お飾り王妃は華麗に退場いたします~クズな夫は捨てて自由になっても構いませんよね?~【極上の大逆転シリーズ】
 ケイトがいなくとも、魔獣討伐の場で治療することができるとしたら――ケイトを引きずりおろすことができるかもしれない。

「『王妃陛下は、陛下の役に立つことを望んでいる』と言っておきましょう」

 愛さないと宣言されたオリヴィアではあるが、王妃としての役目は今まできちんと果たしている。

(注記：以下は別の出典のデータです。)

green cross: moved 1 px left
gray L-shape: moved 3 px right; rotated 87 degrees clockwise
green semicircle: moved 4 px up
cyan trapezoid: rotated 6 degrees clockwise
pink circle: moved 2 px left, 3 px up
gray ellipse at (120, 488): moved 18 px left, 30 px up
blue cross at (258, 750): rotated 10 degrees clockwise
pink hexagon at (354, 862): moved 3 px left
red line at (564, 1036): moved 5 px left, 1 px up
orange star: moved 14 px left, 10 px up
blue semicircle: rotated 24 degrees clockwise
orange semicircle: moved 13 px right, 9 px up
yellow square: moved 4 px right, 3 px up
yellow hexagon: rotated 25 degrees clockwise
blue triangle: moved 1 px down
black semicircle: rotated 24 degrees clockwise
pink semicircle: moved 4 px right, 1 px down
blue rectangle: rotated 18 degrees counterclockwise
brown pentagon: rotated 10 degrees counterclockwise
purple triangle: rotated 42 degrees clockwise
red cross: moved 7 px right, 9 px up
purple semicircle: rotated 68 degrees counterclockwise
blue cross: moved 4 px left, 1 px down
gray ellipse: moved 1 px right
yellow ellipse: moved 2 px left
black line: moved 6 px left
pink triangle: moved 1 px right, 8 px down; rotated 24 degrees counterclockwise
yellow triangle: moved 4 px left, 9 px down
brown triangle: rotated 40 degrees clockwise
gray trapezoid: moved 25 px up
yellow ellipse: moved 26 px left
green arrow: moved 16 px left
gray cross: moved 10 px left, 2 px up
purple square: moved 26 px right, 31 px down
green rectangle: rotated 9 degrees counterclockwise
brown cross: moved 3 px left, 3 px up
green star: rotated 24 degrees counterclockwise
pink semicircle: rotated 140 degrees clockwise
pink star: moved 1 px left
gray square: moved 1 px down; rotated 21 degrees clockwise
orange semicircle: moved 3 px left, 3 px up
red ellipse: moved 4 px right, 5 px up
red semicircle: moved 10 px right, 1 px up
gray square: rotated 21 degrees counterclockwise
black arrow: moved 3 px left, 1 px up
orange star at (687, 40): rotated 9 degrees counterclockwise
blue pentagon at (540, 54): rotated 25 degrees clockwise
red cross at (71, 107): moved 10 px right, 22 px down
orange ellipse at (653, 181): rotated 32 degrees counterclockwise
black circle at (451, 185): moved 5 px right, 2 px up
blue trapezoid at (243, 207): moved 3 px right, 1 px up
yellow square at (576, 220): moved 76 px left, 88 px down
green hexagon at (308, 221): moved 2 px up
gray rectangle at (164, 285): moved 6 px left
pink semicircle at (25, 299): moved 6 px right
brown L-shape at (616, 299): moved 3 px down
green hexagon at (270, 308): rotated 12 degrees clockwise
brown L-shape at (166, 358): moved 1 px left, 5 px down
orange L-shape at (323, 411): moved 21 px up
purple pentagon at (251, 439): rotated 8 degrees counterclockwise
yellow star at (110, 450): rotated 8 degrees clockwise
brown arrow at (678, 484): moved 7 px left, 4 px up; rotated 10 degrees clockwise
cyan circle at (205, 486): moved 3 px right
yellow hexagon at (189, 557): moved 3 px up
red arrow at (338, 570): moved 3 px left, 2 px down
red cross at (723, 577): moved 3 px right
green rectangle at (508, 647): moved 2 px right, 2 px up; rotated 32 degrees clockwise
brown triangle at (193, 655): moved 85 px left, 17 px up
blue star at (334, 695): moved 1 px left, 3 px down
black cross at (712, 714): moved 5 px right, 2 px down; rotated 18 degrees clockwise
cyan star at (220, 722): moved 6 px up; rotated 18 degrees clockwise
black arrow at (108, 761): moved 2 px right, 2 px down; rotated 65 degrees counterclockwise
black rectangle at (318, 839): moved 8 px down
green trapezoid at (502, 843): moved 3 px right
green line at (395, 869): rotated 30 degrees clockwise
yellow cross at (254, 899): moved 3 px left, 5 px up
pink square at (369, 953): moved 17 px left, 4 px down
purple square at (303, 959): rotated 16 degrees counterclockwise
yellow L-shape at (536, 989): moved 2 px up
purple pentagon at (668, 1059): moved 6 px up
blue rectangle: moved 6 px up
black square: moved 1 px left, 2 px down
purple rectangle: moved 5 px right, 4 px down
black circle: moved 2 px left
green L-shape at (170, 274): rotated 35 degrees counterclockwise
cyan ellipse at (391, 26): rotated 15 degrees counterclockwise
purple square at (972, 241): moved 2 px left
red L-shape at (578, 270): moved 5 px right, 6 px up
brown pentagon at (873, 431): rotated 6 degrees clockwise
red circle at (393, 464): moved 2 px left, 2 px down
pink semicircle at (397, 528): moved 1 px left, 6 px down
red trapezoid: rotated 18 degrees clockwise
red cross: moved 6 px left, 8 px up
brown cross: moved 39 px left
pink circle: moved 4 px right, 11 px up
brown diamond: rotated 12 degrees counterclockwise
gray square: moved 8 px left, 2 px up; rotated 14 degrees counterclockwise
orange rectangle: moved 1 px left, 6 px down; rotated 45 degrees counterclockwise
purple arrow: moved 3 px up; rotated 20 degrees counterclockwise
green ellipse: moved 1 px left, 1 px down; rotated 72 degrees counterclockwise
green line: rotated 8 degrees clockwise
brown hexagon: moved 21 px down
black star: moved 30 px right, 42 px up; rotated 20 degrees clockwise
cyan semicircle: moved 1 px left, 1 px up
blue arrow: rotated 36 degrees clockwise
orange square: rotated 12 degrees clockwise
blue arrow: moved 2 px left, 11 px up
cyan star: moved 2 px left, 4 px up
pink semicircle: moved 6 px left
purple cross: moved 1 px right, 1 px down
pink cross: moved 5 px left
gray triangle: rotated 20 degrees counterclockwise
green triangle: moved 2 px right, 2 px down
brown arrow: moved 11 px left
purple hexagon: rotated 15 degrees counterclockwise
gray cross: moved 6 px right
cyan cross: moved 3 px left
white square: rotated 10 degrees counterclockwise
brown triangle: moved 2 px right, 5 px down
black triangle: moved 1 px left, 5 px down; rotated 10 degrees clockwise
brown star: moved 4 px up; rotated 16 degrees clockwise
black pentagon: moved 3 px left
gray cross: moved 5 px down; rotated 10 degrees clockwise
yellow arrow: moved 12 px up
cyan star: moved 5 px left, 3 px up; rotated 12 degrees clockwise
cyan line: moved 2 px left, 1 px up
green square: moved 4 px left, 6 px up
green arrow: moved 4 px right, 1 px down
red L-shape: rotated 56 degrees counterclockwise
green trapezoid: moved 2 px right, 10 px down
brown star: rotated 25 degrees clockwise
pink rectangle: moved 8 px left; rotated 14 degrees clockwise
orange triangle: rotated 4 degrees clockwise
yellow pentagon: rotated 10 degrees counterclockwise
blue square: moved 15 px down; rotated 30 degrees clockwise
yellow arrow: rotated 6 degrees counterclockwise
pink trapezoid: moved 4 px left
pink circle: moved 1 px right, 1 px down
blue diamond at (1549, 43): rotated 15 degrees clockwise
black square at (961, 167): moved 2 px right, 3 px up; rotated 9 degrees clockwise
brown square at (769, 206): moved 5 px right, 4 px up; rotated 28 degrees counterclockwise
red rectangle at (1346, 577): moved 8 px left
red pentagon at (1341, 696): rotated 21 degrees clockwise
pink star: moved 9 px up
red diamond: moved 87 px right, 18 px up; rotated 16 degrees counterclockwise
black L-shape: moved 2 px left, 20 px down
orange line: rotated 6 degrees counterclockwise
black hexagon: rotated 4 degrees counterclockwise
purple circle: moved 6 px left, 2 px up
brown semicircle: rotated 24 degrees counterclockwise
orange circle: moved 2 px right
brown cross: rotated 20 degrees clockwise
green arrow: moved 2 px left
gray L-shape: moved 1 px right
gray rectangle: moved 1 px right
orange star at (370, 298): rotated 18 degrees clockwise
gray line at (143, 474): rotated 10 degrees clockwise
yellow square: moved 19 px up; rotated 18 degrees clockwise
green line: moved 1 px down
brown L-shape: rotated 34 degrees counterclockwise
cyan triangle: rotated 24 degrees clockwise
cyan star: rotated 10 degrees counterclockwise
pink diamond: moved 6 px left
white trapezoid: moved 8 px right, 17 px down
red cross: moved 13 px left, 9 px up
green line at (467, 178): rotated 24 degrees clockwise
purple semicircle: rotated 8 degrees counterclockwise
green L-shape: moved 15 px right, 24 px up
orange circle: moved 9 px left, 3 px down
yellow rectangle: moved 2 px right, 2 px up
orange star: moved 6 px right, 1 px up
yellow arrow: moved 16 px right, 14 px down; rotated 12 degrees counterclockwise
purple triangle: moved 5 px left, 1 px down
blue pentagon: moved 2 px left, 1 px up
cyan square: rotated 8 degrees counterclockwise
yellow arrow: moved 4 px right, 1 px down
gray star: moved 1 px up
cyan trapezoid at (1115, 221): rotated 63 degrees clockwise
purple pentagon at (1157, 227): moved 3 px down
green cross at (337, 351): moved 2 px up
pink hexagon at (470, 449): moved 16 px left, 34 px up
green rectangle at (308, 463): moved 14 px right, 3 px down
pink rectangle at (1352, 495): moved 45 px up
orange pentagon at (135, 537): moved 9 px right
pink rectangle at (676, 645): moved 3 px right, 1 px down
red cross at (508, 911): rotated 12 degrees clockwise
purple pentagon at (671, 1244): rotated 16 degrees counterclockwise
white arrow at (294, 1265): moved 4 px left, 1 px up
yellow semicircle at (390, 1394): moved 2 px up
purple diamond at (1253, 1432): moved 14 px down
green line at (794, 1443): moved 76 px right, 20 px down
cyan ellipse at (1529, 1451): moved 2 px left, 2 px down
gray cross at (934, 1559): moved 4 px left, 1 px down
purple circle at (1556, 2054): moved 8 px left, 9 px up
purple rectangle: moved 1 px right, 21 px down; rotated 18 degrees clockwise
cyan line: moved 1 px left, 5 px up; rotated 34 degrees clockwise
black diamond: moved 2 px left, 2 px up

 ダンメルス侯爵の話から判断する限りでは、グレゴールはオリヴィアが「グレゴールを愛しているからおとなしくしている」と認識しているようだ。

 彼を愛したことなど一度もないし、「信頼し合える夫婦になりたい」なんて、とっくの昔に失せてしまった感情だというのに。

 だが、それならそれで彼の思い込みを利用するだけのこと。

「あの人には、好きなように思わせておきましょう。下手に横やりを入れられるより、その方がいいでしょうしね」

 オリヴィアのやろうとしていることに横から口を挟んでこないのであれば、文句はない。王が下手に動かない方が、国が安定するというのは問題な気もするが、それもいずれ改めていけばいいだけの話だ。